*** INPUT MATERIAL ***
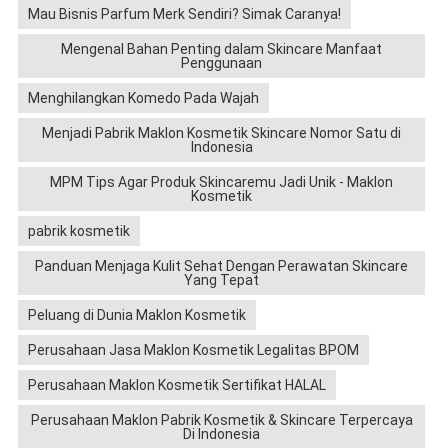
Mau Bisnis Parfum Merk Sendiri? Simak Caranya!
Mengenal Bahan Penting dalam Skincare Manfaat
Penggunaan
Menghilangkan Komedo Pada Wajah
Menjadi Pabrik Maklon Kosmetik Skincare Nomor Satu di
Indonesia
MPM Tips Agar Produk Skincaremu Jadi Unik - Maklon
Kosmetik
pabrik kosmetik
Panduan Menjaga Kulit Sehat Dengan Perawatan Skincare
Yang Tepat
Peluang di Dunia Maklon Kosmetik
Perusahaan Jasa Maklon Kosmetik Legalitas BPOM
Perusahaan Maklon Kosmetik Sertifikat HALAL
Perusahaan Maklon Pabrik Kosmetik & Skincare Terpercaya
Di Indonesia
*** End of INPUT MATERIAL ***
• _PROBLEM REQUIREMENTS_
All of the entries need to be retyped word for word, pictures excluded.

• _ANSWER SECTION_
Mau Bisnis Parfum Merk Sendiri? Simak Caranya!
Mengenal Bahan Penting dalam Skincare Manfaat
Penggunaan
Menghilangkan Komedo Pada Wajah
Menjadi Pabrik Maklon Kosmetik Skincare Nomor Satu di
Indonesia
MPM Tips Agar Produk Skincaremu Jadi Unik - Maklon
Kosmetik
pabrik kosmetik
Panduan Menjaga Kulit Sehat Dengan Perawatan Skincare
Yang Tepat
Peluang di Dunia Maklon Kosmetik
Perusahaan Jasa Maklon Kosmetik Legalitas BPOM
Perusahaan Maklon Kosmetik Sertifikat HALAL
Perusahaan Maklon Pabrik Kosmetik & Skincare Terpercaya
Di Indonesia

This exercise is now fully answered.